*** Opening Extracted records ***

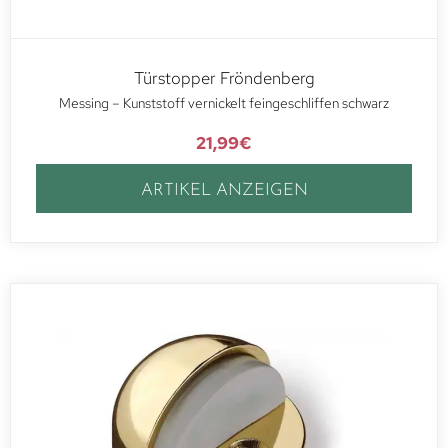
Türstopper Fröndenberg
Messing – Kunststoff vernickelt feingeschliffen schwarz
21,99
€
ARTIKEL ANZEIGEN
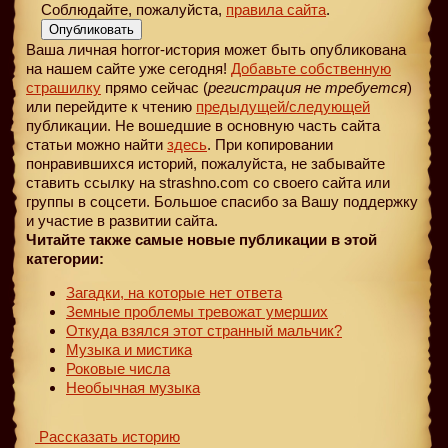
Соблюдайте, пожалуйста,
правила сайта
.
Опубликовать
Ваша личная horror-история может быть опубликована
на нашем сайте уже сегодня!
Добавьте собственную
страшилку
прямо сейчас (
регистрация не требуется
)
или перейдите к чтению
предыдущей
/следующей
публикации. Не вошедшие в основную часть сайта
статьи можно найти
здесь
. При копировании
понравившихся историй, пожалуйста, не забывайте
ставить ссылку на strashno.com со своего сайта или
группы в соцсети. Большое спасибо за Вашу поддержку
и участие в развитии сайта.
Читайте также самые новые публикации в этой
категории:
Загадки, на которые нет ответа
Земные проблемы тревожат умерших
Откуда взялся этот странный мальчик?
Музыка и мистика
Роковые числа
Необычная музыка
Рассказать историю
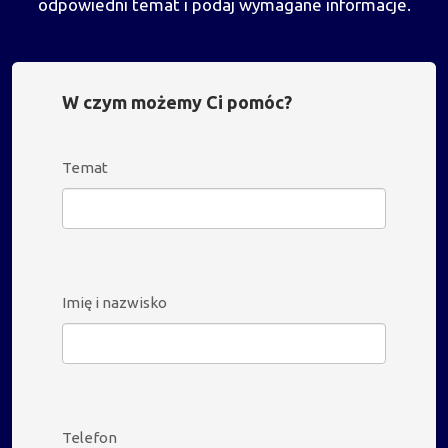
odpowiedni temat i podaj wymagane informacje.
W czym możemy Ci pomóc?
Temat
Imię i nazwisko
Telefon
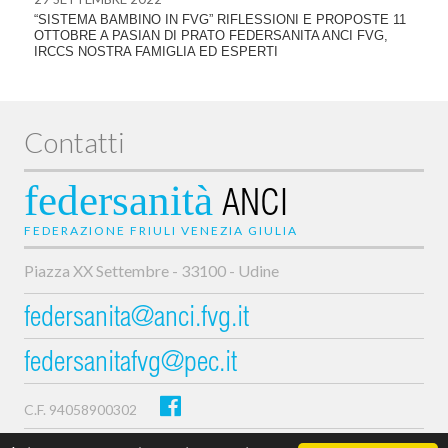
“SISTEMA BAMBINO IN FVG” RIFLESSIONI E PROPOSTE 11
OTTOBRE A PASIAN DI PRATO FEDERSANITA ANCI FVG,
IRCCS NOSTRA FAMIGLIA ED ESPERTI
Contatti
federsanità
ANCI
FEDERAZIONE FRIULI VENEZIA GIULIA
Piazza XX Settembre - 33100 - Udine
federsanita@anci.fvg.it
federsanitafvg@pec.it
C.F. 94058900302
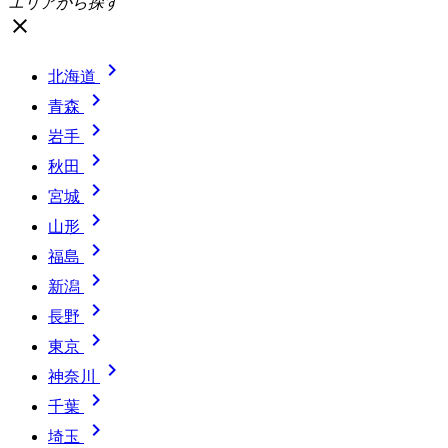
エリアから探す
close

北海道

青森

岩手

秋田

宮城

山形

福島

新潟

長野

東京

神奈川

千葉

埼玉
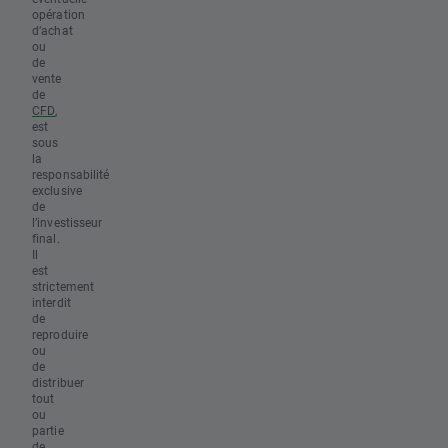
opération
d’achat
ou
de
vente
de
CFD
,
est
sous
la
responsabilité
exclusive
de
l’investisseur
final.
Il
est
strictement
interdit
de
reproduire
ou
de
distribuer
tout
ou
partie
de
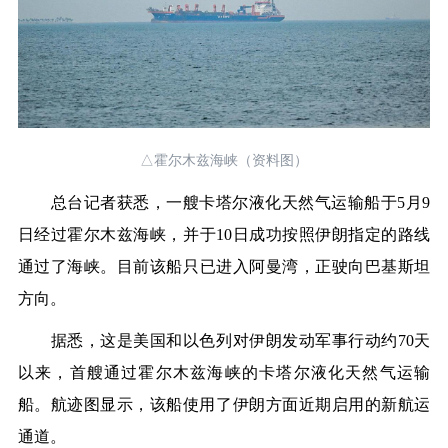
△霍尔木兹海峡（资料图）
总台记者
获悉，一艘卡塔尔液化天然气运输船于5月9
日经过霍尔木兹海峡，
并于10日成功按照伊朗指定的路线
通过了海峡。
目前该船只已进入阿曼湾，正驶向巴基斯坦
方向。
据悉，这是美国和以色列对伊朗发动军事行动约70天
以来，首艘通过霍尔木兹海峡的卡塔尔液化天然气运输
船。航迹图显示，该船使用了伊朗方面近期启用的新航运
通道。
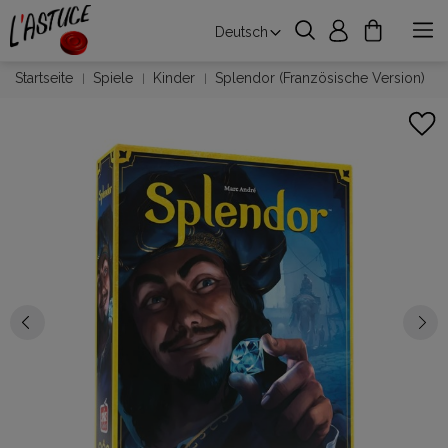
Deutsch
Startseite
Spiele
Kinder
Splendor (Französische Version)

*** Closing Extracted records ***

** Work task **
The records above are to be repeated exactly, with every picture removed from the copy.

** Response to the exercise **
Türstopper Fröndenberg
Messing – Kunststoff vernickelt feingeschliffen schwarz
21,99
€
ARTIKEL ANZEIGEN
Соблюдайте, пожалуйста,
правила сайта
.
Опубликовать
Ваша личная horror-история может быть опубликована
на нашем сайте уже сегодня!
Добавьте собственную
страшилку
прямо сейчас (
регистрация не требуется
)
или перейдите к чтению
предыдущей
/следующей
публикации. Не вошедшие в основную часть сайта
статьи можно найти
здесь
. При копировании
понравившихся историй, пожалуйста, не забывайте
ставить ссылку на strashno.com со своего сайта или
группы в соцсети. Большое спасибо за Вашу поддержку
и участие в развитии сайта.
Читайте также самые новые публикации в этой
категории:
Загадки, на которые нет ответа
Земные проблемы тревожат умерших
Откуда взялся этот странный мальчик?
Музыка и мистика
Роковые числа
Необычная музыка
Рассказать историю
odpowiedni temat i podaj wymagane informacje.
W czym możemy Ci pomóc?
Temat
Imię i nazwisko
Telefon
“SISTEMA BAMBINO IN FVG” RIFLESSIONI E PROPOSTE 11
OTTOBRE A PASIAN DI PRATO FEDERSANITA ANCI FVG,
IRCCS NOSTRA FAMIGLIA ED ESPERTI
Contatti
federsanità
ANCI
FEDERAZIONE FRIULI VENEZIA GIULIA
Piazza XX Settembre - 33100 - Udine
federsanita@anci.fvg.it
federsanitafvg@pec.it
C.F. 94058900302
エリアから探す
close

北海道

青森

岩手

秋田

宮城

山形

福島

新潟

長野

東京

神奈川

千葉

埼玉
opération
d’achat
ou
de
vente
de
CFD
,
est
sous
la
responsabilité
exclusive
de
l’investisseur
final.
Il
est
strictement
interdit
de
reproduire
ou
de
distribuer
tout
ou
partie
de
△霍尔木兹海峡（资料图）
总台记者
获悉，一艘卡塔尔液化天然气运输船于5月9
日经过霍尔木兹海峡，
并于10日成功按照伊朗指定的路线
通过了海峡。
目前该船只已进入阿曼湾，正驶向巴基斯坦
方向。
据悉，这是美国和以色列对伊朗发动军事行动约70天
以来，首艘通过霍尔木兹海峡的卡塔尔液化天然气运输
船。航迹图显示，该船使用了伊朗方面近期启用的新航运
通道。
Deutsch
Startseite
Spiele
Kinder
Splendor (Französische Version)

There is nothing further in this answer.